Now Zhang has done it, creating a new 3D printing method that produces materials in a way that conventional manufacturing can’t match. This new process mixes multiple aerosol nanomaterial inks in a single printing nozzle, varying the mixing ratio of the ink rapidly during the printing process. This method — called high-throughput combinatorial printing (HTCP) — controls both the 3D architecture of the printed material and local composition and produces materials with gradient composition and properties at micro-scale spatial resolution.
His research was just published in Natural (“High yield printing of combinatorial materials from aerosols”).
Aerosol-based HTCP is extremely versatile and applicable to a wide range of metals, semiconductors and dielectrics, as well as polymers and biomaterials. This results in combinational materials that serve as “libraries”, each containing thousands of unique compositions.
Combining combinational materials printing and high-throughput characterization can significantly accelerate materials discovery, said Zhang. His team has used this approach to identify semiconductor materials with superior thermoelectric properties, discoveries that hold promise for energy harvesting and cooling applications.

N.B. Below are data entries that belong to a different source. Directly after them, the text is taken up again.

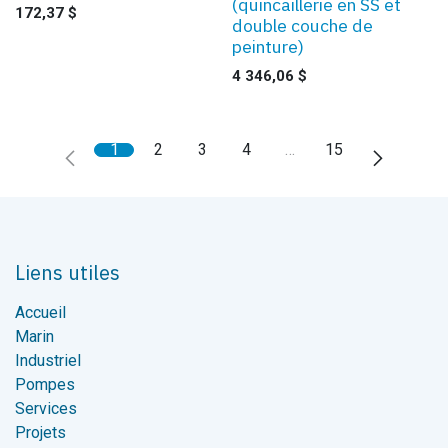
(quincaillerie en SS et
172,37
$
double couche de
peinture)
4 346,06
$
1
2
3
4
…
15
Liens utiles
Accueil
Marin
Industriel
Pompes
Services
Projets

In addition to accelerating discovery, HTCP produces functionally graded materials that gradually transition from stiff to soft. This makes them especially useful in biomedical applications that need to bridge between soft body tissues and wearable and implantable hardware.
In the next research phase, Zhang and students at the Advanced Manufacturing and Energy Lab plan to apply machine learning and artificial intelligence-guided strategies to the data-rich properties of HTCP to accelerate the discovery and development of various materials.
“In the future, I hope to develop autonomous and independent processes for material discovery and device manufacturing, so that students in the lab can be free to focus on higher-order thinking,” said Zhang.